▸ **What you should do**: For this exercise, write out each entry below exactly, omitting the images.

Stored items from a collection
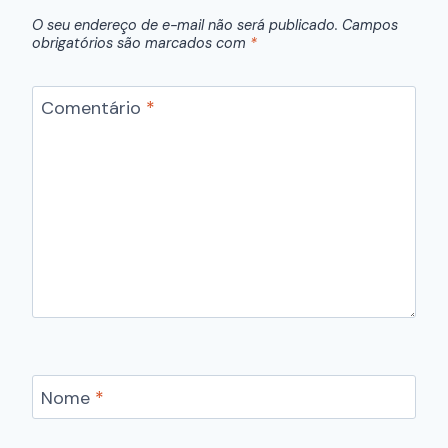
O seu endereço de e-mail não será publicado.
Campos
obrigatórios são marcados com
*
Comentário
*
Nome
*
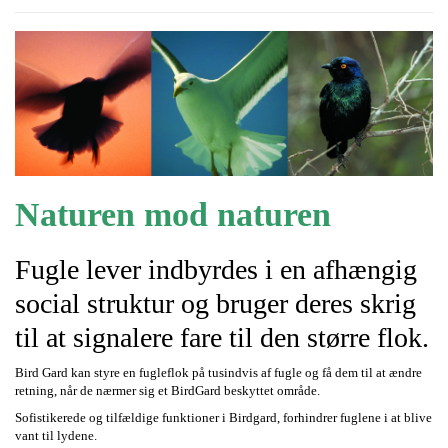
Naturen
mod naturen
Fugle lever indbyrdes i en afhængig
social struktur og bruger deres skrig
til at signalere fare til den større flok.
Bird Gard kan styre en fugleflok på tusindvis af fugle og få dem til at ændre
retning, når de nærmer sig et BirdGard beskyttet område.
Sofistikerede og tilfældige funktioner i Birdgard, forhindrer fuglene i at blive
vant til lydene.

▸ **Completed task**:
O seu endereço de e-mail não será publicado.
Campos
obrigatórios são marcados com
*
Comentário
*
Nome
*
Naturen
mod naturen
Fugle lever indbyrdes i en afhængig
social struktur og bruger deres skrig
til at signalere fare til den større flok.
Bird Gard kan styre en fugleflok på tusindvis af fugle og få dem til at ændre
retning, når de nærmer sig et BirdGard beskyttet område.
Sofistikerede og tilfældige funktioner i Birdgard, forhindrer fuglene i at blive
vant til lydene.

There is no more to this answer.